TABLE-US-00002 Component Parts PLY-3 7500P 12.40 DC Syl Off 7367 Crosslinker 0.53 CPC 072 Pt Catalyst 0.17 Heptane 86.9
 The PLY-3 7500P is an end-terminated vinyl functional silicone resin, with average molecular weight 62,700 g/mol, supplied by Nusil Silicone Technologies (Charlotte, N.C.). The DC SYL OFF 7367 is a trimethylsiloxy-terminated poly(hydrogen methylsiloxane) crosslinker manufactured by Dow Corning Silicones (Midland, Mich.) which is supplied as a 100% solids solution containing about 30% 1-ethynylcyclohexane [C≡H--CH(CH2)5], which functions as catalyst inhibitor. The CPC 072 is a 1,3 diethyenyl-1,1,3,3-tetramethyldisiloxane Pt complex catalyst, manufactured by Umicore Precious Metals (South Plainfield, N.J.), which is supplied as a 3% xylene solution. The formulation solvent, heptane, is supplied by Houghton Chemicals (Allston, Mass.).
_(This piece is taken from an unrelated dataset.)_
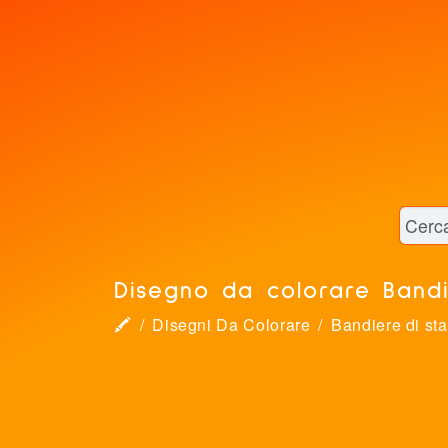
Disegno da colorare Bandi
🖍
Disegni Da Colorare
Bandiere di sta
 The silicone formulation was applied to the polymer imaging layers with a wire-round rod, then dried and cured at 150° C. (measured on the substrate) to produce uniform silicone coatings of 1.8 g/m2 (gravimetric determination). The printing members were evaluated as follows to assess solvent resistance, environmental stability, and imaging sensitivity.
 1. Plates stored at ambient conditions were tested by assessing solvent resistance with MEK. An MEK resistance test was conducted on pieces (-20 cm length) of the plate samples by applying, in a reciprocating mode at a five-pound load, double-rubs with a cotton towel saturated with MEK. The cycle was repeated to the point of visual evidence failure: marring of the surface or loss of silicone adhesion. To pass this test, the plates should resist more than 10 cycles of the test without showing signs of failure.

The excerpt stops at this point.